As at 31 December 2015, no participant has been granted options under the StarHub Share Option Plans and/or received shares pursuant to
the release of awards granted under the StarHub Share Plans, which, in aggregate, represents 5% or more of the aggregate of:
(a) the total number of new shares available under the StarHub Share Option Plans and the StarHub Share Plans collectively; and
(b) the total number of existing shares delivered pursuant to options exercised under the StarHub Share Option Plans and awards
released under the StarHub Share Plans collectively.
Audit Committee
The members of the Audit Committee as at the date of this statement are as follows:
Ma Kah Woh, independent non-executive director (Chairman) (Appointed on 23 September 2015);
Nihal Vijaya Devadas Kaviratne CBE, independent non-executive director;
Lim Ming Seong, non-executive director; and
Rachel Eng Yaag Ngee, independent non-executive director (Appointed on 15 July 2015).

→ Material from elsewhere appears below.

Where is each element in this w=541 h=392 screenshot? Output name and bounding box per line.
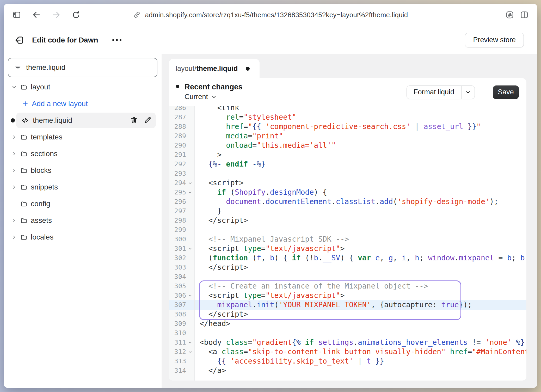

The Audit Committee has held four meetings since the last directors’ report. In performing its functions in accordance with Section
201B of the Singapore Companies Act, Chapter 50, the Audit Committee met with the Company’s external and internal auditors to
discuss the scope of their work, the results of their examination and evaluation of the Company’s internal accounting control system.
The Audit Committee has also reviewed the following:
(1) assistance provided by the Company’s officers to the internal and external auditors;
(2) financial statements of the Group and the Company prior to their submission to the directors of the Company for adoption; and
(3) interested person transactions (as defined in Chapter 9 of the Listing Manual of the Singapore Exchange Securities Trading
Limited) of the Company and its subsidiaries and the Company’s compliance with the review procedures of such transactions.
The Audit Committee has full access to management and is given the resources required for it to discharge its functions. It has full
authority and the discretion to invite any director or executive officer to attend its meetings. The Audit Committee also recommends
the appointment of the external auditors and reviews the level of audit and non-audit fees.
The Audit Committee has undertaken a review of all non-audit services provided by the external auditors, and is satisfied with the
independence and objectivity of the external auditors and has recommended to the Board of Directors that KPMG LLP be nominated
for re-appointment as auditors at the forthcoming Annual General Meeting of the Company.